Tuesday, March 12, 2013

Soft Pretzels

Soft pretzels! These are so much fun to make. They're a bit of work - it took us a few hours on a Saturday morning - but they're delicious and they freeze really well, so you can continue to enjoy your work for weeks to come. The recipe itself is very wordy, so I'm not going to say much here - just that, if you're looking for a fun and tasty weekend project, this is a great one!

Soft Pretzels
Slightly adapted from Can It, Bottle It, Smoke It.

1 lb 13 oz flour (about 6 c)
2 1/2 tsp active dry yeast
2 tbsp sugar
1 tbsp kosher salt, plus more for topping
2 tbsp vegetable oil
8 c water
1/2 c baking soda
1 egg

In a stand mixer bowl, whisk together the flour, yeast, sugar and salt. Drizzle in the oil and 2 c water, then mix with the dough hook on low speed until the dough comes together.

When it becomes uniform and clings to the dough hook, remove the dough from the bowl onto a lightly floured countertop. Knead for 7-10 minutes, until the dough becomes uniform, a little shiny and still slightly sticky. (Can you just knead it in the stand mixer? Sure, but I find I rarely get good results that way. Even when the outside of the dough seems good and floury, there is often a really sticky bit attached to the dough hook.
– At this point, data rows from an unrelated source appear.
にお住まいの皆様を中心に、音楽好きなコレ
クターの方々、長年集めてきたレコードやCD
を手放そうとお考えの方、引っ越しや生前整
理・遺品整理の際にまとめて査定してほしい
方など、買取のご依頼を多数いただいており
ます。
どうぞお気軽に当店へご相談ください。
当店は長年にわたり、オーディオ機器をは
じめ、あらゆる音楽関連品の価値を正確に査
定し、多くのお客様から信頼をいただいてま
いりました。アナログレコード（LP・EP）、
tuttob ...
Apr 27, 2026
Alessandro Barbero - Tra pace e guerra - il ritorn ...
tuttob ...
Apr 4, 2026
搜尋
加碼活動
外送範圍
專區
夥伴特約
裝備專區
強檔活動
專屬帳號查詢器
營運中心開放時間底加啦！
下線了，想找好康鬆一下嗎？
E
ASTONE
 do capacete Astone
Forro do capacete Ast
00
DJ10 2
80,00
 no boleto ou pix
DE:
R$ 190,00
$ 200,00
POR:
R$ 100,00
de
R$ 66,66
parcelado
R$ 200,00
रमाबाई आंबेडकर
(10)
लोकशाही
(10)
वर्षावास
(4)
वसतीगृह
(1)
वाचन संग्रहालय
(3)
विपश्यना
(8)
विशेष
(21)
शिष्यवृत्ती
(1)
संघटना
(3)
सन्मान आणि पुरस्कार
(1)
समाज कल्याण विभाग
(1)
Even if I start the kneading process in my stand mixer, I will take the dough out and finish it off by hand.) The dough will have the consistency of an earlobe when finished (this is the way the original recipe describes it and it is SO helpful in determining when the dough is ready!).
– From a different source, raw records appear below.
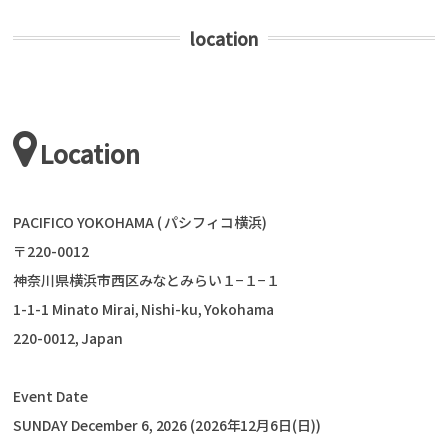
location
Location
PACIFICO YOKOHAMA ( パシフィコ横浜)
〒220-0012
神奈川県横浜市西区みなとみらい１−１−１
1-1-1 Minato Mirai, Nishi-ku, Yokohama
220-0012, Japan
Event Date
SUNDAY December 6, 2026 (2026年12月6日(日))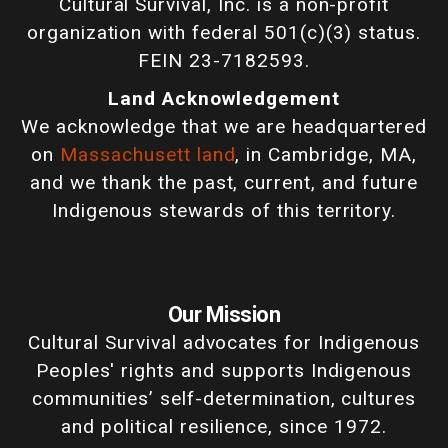
Cultural Survival, Inc. is a non-profit
organization with federal 501(c)(3) status.
FEIN 23-7182593.
Land Acknowledgement
We acknowledge that we are headquartered
on
Massachusett land
, in Cambridge, MA,
and we thank the past, current, and future
Indigenous stewards of this territory.
Our Mission
Cultural Survival advocates for Indigenous
Peoples' rights and supports Indigenous
communities’ self-determination, cultures
and political resilience, since 1972.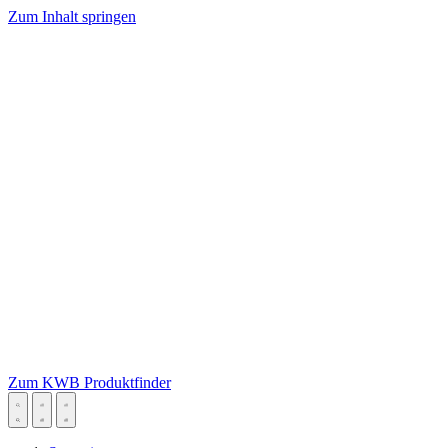
Zum Inhalt springen
Zum KWB Produktfinder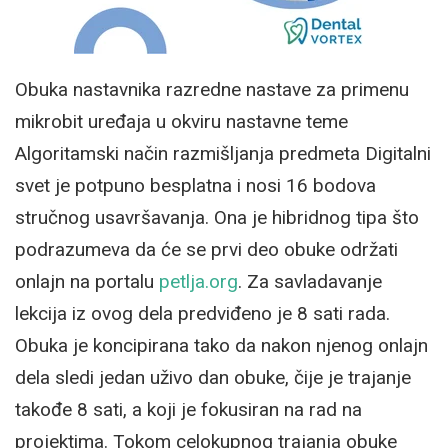
Obuka nastavnika razredne nastave za primenu
mikrobit uređaja u okviru nastavne teme
Algoritamski način razmišljanja predmeta Digitalni
svet je potpuno besplatna i nosi 16 bodova
stručnog usavršavanja. Ona je hibridnog tipa što
podrazumeva da će se prvi deo obuke održati
onlajn na portalu
petlja.org
. Za savladavanje
lekcija iz ovog dela predviđeno je 8 sati rada.
Obuka je koncipirana tako da nakon njenog onlajn
dela sledi jedan uživo dan obuke, čije je trajanje
takođe 8 sati, a koji je fokusiran na rad na
projektima. Tokom celokupnog trajanja obuke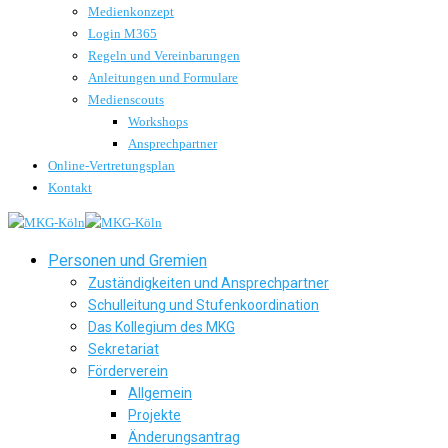
Medienkonzept
Login M365
Regeln und Vereinbarungen
Anleitungen und Formulare
Medienscouts
Workshops
Ansprechpartner
Online-Vertretungsplan
Kontakt
Personen und Gremien
Zuständigkeiten und Ansprechpartner
Schulleitung und Stufenkoordination
Das Kollegium des MKG
Sekretariat
Förderverein
Allgemein
Projekte
Änderungsantrag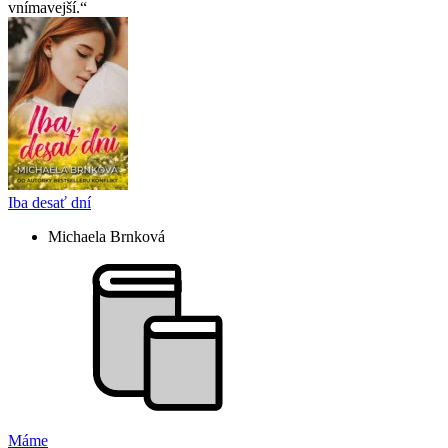
vnímavejší.
Iba desať dní
Michaela Brnková
Máme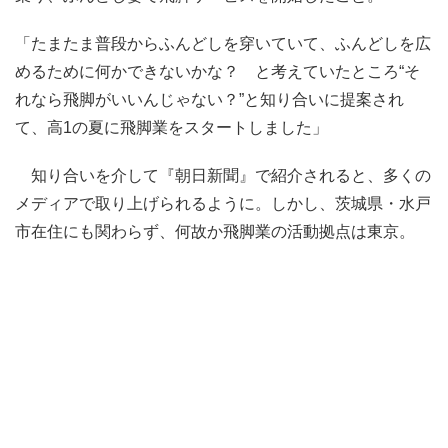
「たまたま普段からふんどしを穿いていて、ふんどしを広
めるために何かできないかな？ と考えていたところ“そ
れなら飛脚がいいんじゃない？”と知り合いに提案され
て、高1の夏に飛脚業をスタートしました」
知り合いを介して『朝日新聞』で紹介されると、多くの
メディアで取り上げられるように。しかし、茨城県・水戸
市在住にも関わらず、何故か飛脚業の活動拠点は東京。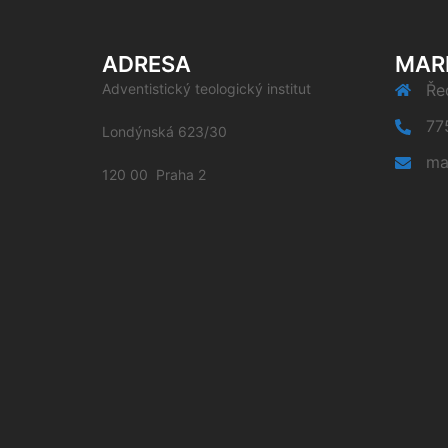
ADRESA
MAR
Adventistický teologický institut
Řed
77
Londýnská 623/30
ma
120 00 Praha 2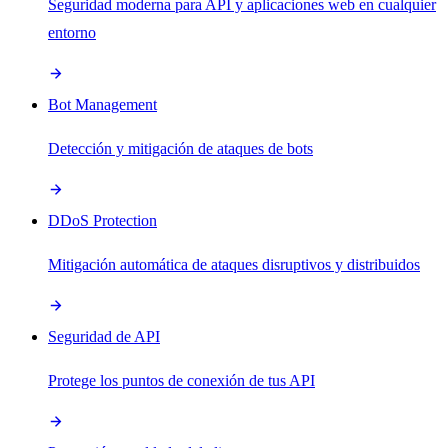
Seguridad moderna para API y aplicaciones web en cualquier
entorno
Bot Management
Detección y mitigación de ataques de bots
DDoS Protection
Mitigación automática de ataques disruptivos y distribuidos
Seguridad de API
Protege los puntos de conexión de tus API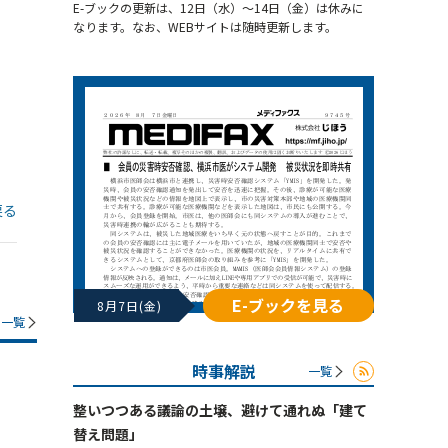
E-ブックの更新は、12日（水）～14日（金）は休みに
なります。なお、WEBサイトは随時更新します。
戻る
E-ブックを見る
8月7日(金)
一覧
時事解説
一覧
整いつつある議論の土壌、避けて通れぬ「建て
替え問題」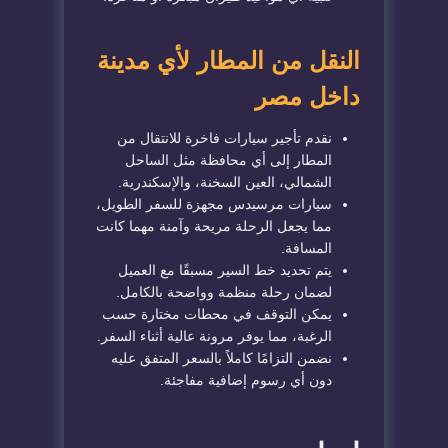
النقل من المطار لأي مدينة
داخل مصر
نقدم تأجير سيارات فاخرة للانتقال من
المطار إلى أي محافظة مثل الساحل
الشمالي، العين السخنة، والإسكندرية.
سيارات مرسيدس مجهزة للسفر الطويل،
مما يجعل الرحلة مريحة وآمنة مهما كانت
المسافة.
يتم تحديد خط السير مسبقًا مع العميل
لضمان رحلة منظمة وواضحة بالكامل.
يمكن التوقف في محطات مختارة حسب
الرغبة، مما يوفر مرونة عالية أثناء السفر.
نضمن التزامًا كاملاً بالسعر المتفق عليه
دون أي رسوم إضافية مفاجئة.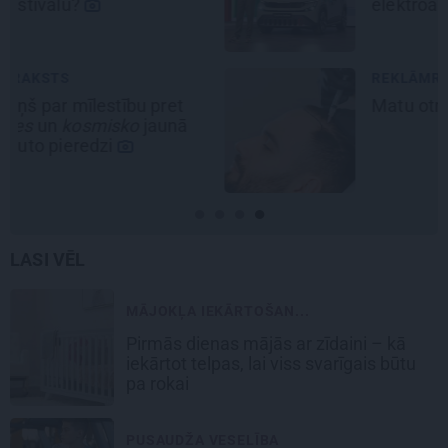
elektroauto
Epiq
REKLĀMRAKSTS
Matu otrais cēliens
LASI VĒL
MĀJOKĻA IEKĀRTOŠAN...
Pirmās dienas mājās ar zīdaini – kā
iekārtot telpas, lai viss svarīgais būtu
pa rokai
PUSAUDŽA VESELĪBA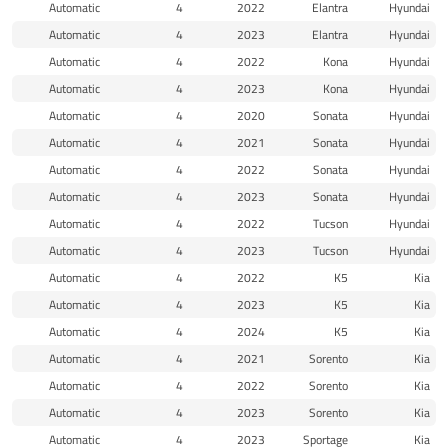
Automatic
4
2022
Elantra
Hyundai
Automatic
4
2023
Elantra
Hyundai
Automatic
4
2022
Kona
Hyundai
Automatic
4
2023
Kona
Hyundai
Automatic
4
2020
Sonata
Hyundai
Automatic
4
2021
Sonata
Hyundai
Automatic
4
2022
Sonata
Hyundai
Automatic
4
2023
Sonata
Hyundai
Automatic
4
2022
Tucson
Hyundai
Automatic
4
2023
Tucson
Hyundai
Automatic
4
2022
K5
Kia
Automatic
4
2023
K5
Kia
Automatic
4
2024
K5
Kia
Automatic
4
2021
Sorento
Kia
Automatic
4
2022
Sorento
Kia
Automatic
4
2023
Sorento
Kia
Automatic
4
2023
Sportage
Kia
Place the dough ball in a lightly oiled bowl. Cover it with a kitchen towel and put it in a warm place to rise (I use my oven's proofing function) for about an hour, until doubled.
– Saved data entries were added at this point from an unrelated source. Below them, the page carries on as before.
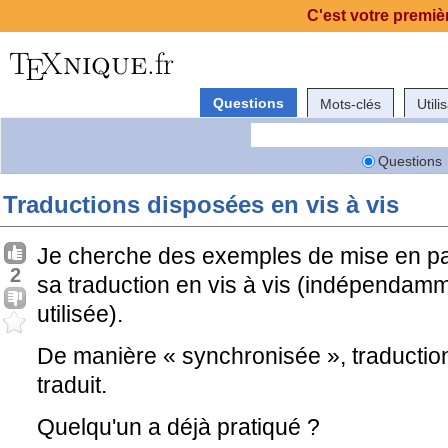
C'est votre premièr
Questions
Mots-clés
Utili
Questions
Traductions disposées en vis à vis
Je cherche des exemples de mise en pa
2
sa traduction en vis à vis (indépendamm
utilisée).
De manière « synchronisée », traduction
traduit.
Quelqu'un a déjà pratiqué ?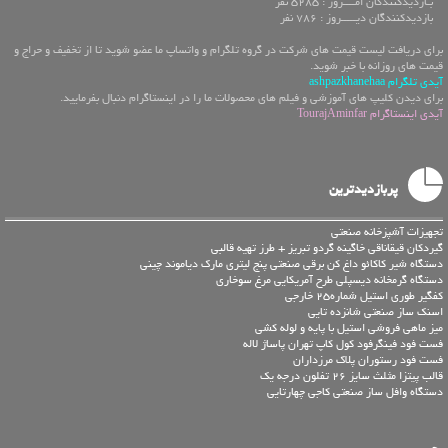
بـازدیدکنندگان امــــروز : 5285 نفر
بازدیدکنندگان دیـــــروز : 786 نفر
برای دریافت لیست قیمت های شرکت در گروه تلگرام و واتساپ ما عضو شوید تا از تخفیف و حراج و
قیمت های روزانه با خبر شوید.
آیدی تلگرام ashpazkhanehaa
برای دیدن کلیپ های آموزشی و فیلم های محصولات ما را در اینستاگرام دنبال بفرمایید.
آیدی اینستاگرام TourajAminfar
پربازدیدترین
تجهیزات آشپزخانه صنعتی
گیردکان قیقاناقی خاگینه گردو تبریز + طرز تهیه قالبی
دستگاه شیر کاکائو داغ کن برقی صنعتی پنج لیتری مارک دیاموند چینی
دستگاه گرمخانه دیسپلی طرح آمریکایی مرغ سوخاری
کفگیر طوری استیل شماره25 خارجی
اسنک ساز صنعتی شانزده تایی
میز ماهی فروشی استیل با پایه و لوله کشی
فست فود فینگرفود کول کاپ تهران پاساژ لاله
فست فود رستوران پلاک مرزداران
قالب پیتزا مثلث سایز 26 تفلون درجه یک
دستگاه وافل ساز صنعتی کاجی چهارتایی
When the dough is risen, return it to your lightly floured countertop. Stick your finger into the middle of the dough to make a small hole. Widen the hole, working hand over hand, until it forms a ring about 2" thick. Place the ring back on the counter and divide it into 12 equal pieces (divide into quarters, then divide each quarter into thirds).

Remove one piece, covering the rest with a damp kitchen towel and setting them aside. Roll that piece into a rope of about 18". (I found the dough easiest to roll when it had very little flour on it. It was difficult to do on my counter, but I had more success holding it in the air and rolling between my hands, letting gravity do its work.) When the rope is long enough, fold it into a pretzel shape (make a U, turn the ends inward, then twist them together). Pinch the ends to ensure they won't unravel. When the pretzel is formed, place it under the kitchen towel. Continue with the remainder of the dough. When finished, let all the formed pretzels rest 20 minutes.

Preheat oven to 425° F. Line two baking sheets with parchment paper. Combine the remaining 6 c water and the baking soda in a medium saucepan and bring to a boil. Carefully lay one pretzel into the boiling water.

Cook 30 seconds, flipping once, then drain and remove to the baking sheet. Repeat with remaining pretzels.

When all the pretzels have been boiled, beat the egg in a small bowl with 1 tsp water and brush the mixture over the tops of the pretzels, then sprinkle them with kosher salt.

Bake the pretzels for 15-18 minutes until golden brown. Transfer to a cooling rack for 30 minutes (seriously, leave them alone - the texture develops during the cooling process). They are best eaten the day they're made, but they can be frozen in ziplock bags for months (just reheat for 15 minutes in a 350° F oven).

1 comment:

  1. We just visited a pretzel factory this weekend and learned how they're made. Good to see it can be done without a 550 degree brick oven!